For this tutorial, you’ll use an office armchair to illustrate how an Amazon product page is structured and show how to identify key webpage components to focus on during scraping. Once you open the product link, you’ll be directed to a page that looks like the image below.
Every Amazon product page contains the following elements:
You’ll need to inspect the HTML layout of a product page to extract specific information. This will allow you to locate the web page elements containing the data you need and simplify the extraction process. We’ll use Chrome Developer Tools to review how to inspect HTML elements.

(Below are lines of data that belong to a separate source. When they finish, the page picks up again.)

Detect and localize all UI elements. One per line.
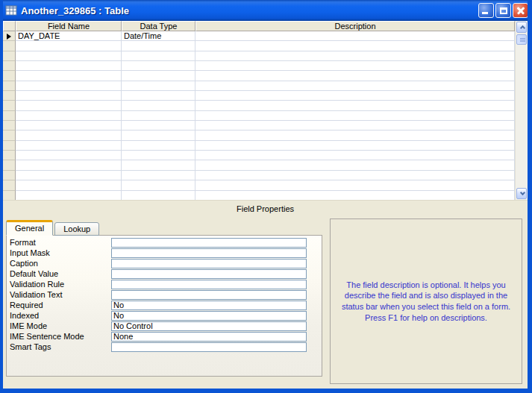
description-cell[interactable] [195, 180, 515, 190]
data-type-cell[interactable] [122, 171, 195, 180]
row-selector[interactable] [3, 111, 16, 121]
row-selector[interactable] [3, 131, 16, 140]
scrollbar-track[interactable] [516, 45, 528, 187]
scrollbar-thumb[interactable] [516, 34, 527, 45]
property-value-input[interactable]: No Control [111, 321, 307, 331]
description-cell[interactable] [195, 91, 515, 101]
data-type-cell[interactable] [122, 160, 195, 170]
field-name-cell[interactable]: DAY_DATE [16, 31, 122, 41]
field-name-cell[interactable] [16, 191, 122, 201]
field-grid: Field Name Data Type Description DAY_DAT… [3, 21, 515, 200]
description-cell[interactable] [195, 160, 515, 170]
description-cell[interactable] [195, 131, 515, 140]
data-type-cell[interactable] [122, 180, 195, 190]
row-selector[interactable] [3, 41, 16, 51]
property-label: Format [10, 238, 111, 248]
field-name-cell[interactable] [16, 121, 122, 131]
property-value-input[interactable] [111, 290, 307, 300]
description-cell[interactable] [195, 81, 515, 91]
row-selector[interactable] [3, 61, 16, 71]
property-value-input[interactable] [111, 259, 307, 268]
scroll-up-button[interactable] [516, 22, 527, 33]
data-type-cell[interactable] [122, 51, 195, 61]
row-selector[interactable] [3, 180, 16, 190]
tab-general[interactable]: General [6, 220, 53, 236]
data-type-cell[interactable] [122, 111, 195, 121]
tab-lookup[interactable]: Lookup [54, 222, 99, 236]
close-button[interactable] [513, 3, 528, 18]
description-cell[interactable] [195, 101, 515, 110]
data-type-cell[interactable] [122, 41, 195, 51]
description-cell[interactable] [195, 41, 515, 51]
data-type-cell[interactable] [122, 71, 195, 81]
table-row [3, 91, 515, 101]
property-tabs: General Lookup [6, 220, 99, 236]
data-type-cell[interactable] [122, 91, 195, 101]
field-name-cell[interactable] [16, 131, 122, 140]
data-type-cell[interactable] [122, 131, 195, 140]
data-type-cell[interactable] [122, 101, 195, 110]
field-name-cell[interactable] [16, 171, 122, 180]
field-name-cell[interactable] [16, 101, 122, 110]
row-selector[interactable] [3, 121, 16, 131]
minimize-button[interactable] [478, 3, 494, 18]
property-value-input[interactable]: No [111, 301, 307, 310]
description-cell[interactable] [195, 151, 515, 160]
field-name-cell[interactable] [16, 151, 122, 160]
field-name-cell[interactable] [16, 51, 122, 61]
row-selector[interactable] [3, 51, 16, 61]
property-value-input[interactable] [111, 280, 307, 289]
description-cell[interactable] [195, 51, 515, 61]
data-type-cell[interactable] [122, 61, 195, 71]
description-cell[interactable] [195, 111, 515, 121]
scroll-down-button[interactable] [516, 188, 527, 199]
vertical-scrollbar[interactable] [515, 21, 528, 200]
property-value-input[interactable] [111, 269, 307, 279]
data-type-cell[interactable] [122, 191, 195, 201]
data-type-cell[interactable] [122, 81, 195, 91]
property-value-input[interactable] [111, 342, 307, 352]
row-selector[interactable] [3, 191, 16, 201]
row-selector[interactable] [3, 160, 16, 170]
description-cell[interactable] [195, 141, 515, 151]
table-icon [5, 4, 17, 16]
row-selector[interactable] [3, 141, 16, 151]
description-cell[interactable] [195, 121, 515, 131]
description-cell[interactable] [195, 61, 515, 71]
property-value-input[interactable] [111, 248, 307, 258]
row-selector[interactable] [3, 171, 16, 180]
field-name-cell[interactable] [16, 81, 122, 91]
property-row: RequiredNo [7, 300, 322, 310]
data-type-cell[interactable] [122, 141, 195, 151]
title-bar[interactable]: Another_329865 : Table [0, 0, 532, 21]
description-cell[interactable] [195, 31, 515, 41]
field-name-cell[interactable] [16, 71, 122, 81]
property-value-input[interactable]: None [111, 332, 307, 342]
row-selector[interactable] [3, 71, 16, 81]
field-name-cell[interactable] [16, 91, 122, 101]
row-selector[interactable] [3, 91, 16, 101]
field-name-cell[interactable] [16, 41, 122, 51]
row-selector[interactable] [3, 81, 16, 91]
description-cell[interactable] [195, 171, 515, 180]
data-type-cell[interactable] [122, 151, 195, 160]
description-cell[interactable] [195, 191, 515, 201]
table-row [3, 81, 515, 91]
maximize-button[interactable] [495, 3, 511, 18]
data-type-cell[interactable]: Date/Time [122, 31, 195, 41]
property-value-input[interactable]: No [111, 311, 307, 321]
field-name-cell[interactable] [16, 180, 122, 190]
field-name-cell[interactable] [16, 111, 122, 121]
property-label: Smart Tags [10, 342, 111, 352]
row-selector[interactable] [3, 101, 16, 110]
help-text: The field description is optional. It he… [335, 280, 517, 323]
description-cell[interactable] [195, 71, 515, 81]
field-name-cell[interactable] [16, 141, 122, 151]
row-selector[interactable] [3, 31, 16, 41]
property-row: Caption [7, 258, 322, 268]
property-value-input[interactable] [111, 238, 307, 248]
field-name-cell[interactable] [16, 160, 122, 170]
data-type-cell[interactable] [122, 121, 195, 131]
field-name-cell[interactable] [16, 61, 122, 71]
row-selector[interactable] [3, 151, 16, 160]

To open Chrome Developer Tools, hold down the Ctrl + Shift + I keys or click on the three vertical/horizontal dots in the top-right corner (depending on your browser), select More tools > Developer tools. This will display the Chrome Developer Tools panel alongside the Amazon product page. Click on the icon within the red square box (see image below) and drag your cursor over any product information you want to inspect. This will automatically highlight the corresponding HTML element that contains the selected information in the Chrome Developer Tools layout. Familiarize yourself with the product page and observe the HTML elements in the layout.
The image below shows the HTML elements that will be highlighted when you hover over the product title. The product title is located within an HTML element that starts with the tag name “span” and has the following attributes: id=”productTitle” and class=”a-size-large product-title-word-break”.
To locate the product ASIN, navigate to the attribute “data-asin”(a unique block of 10 characters). The ASIN of a product is always assigned to the data-asin attribute of a specific HTML element on all Amazon web pages as shown in the image below.
Keeping the Chrome Developer Tools layout open, scroll down the page until you reach the header “Discover similar items.” Like before, move your cursor over each image box and observe the sections within the Chrome Developer Tools with any necessary information like product name and product price.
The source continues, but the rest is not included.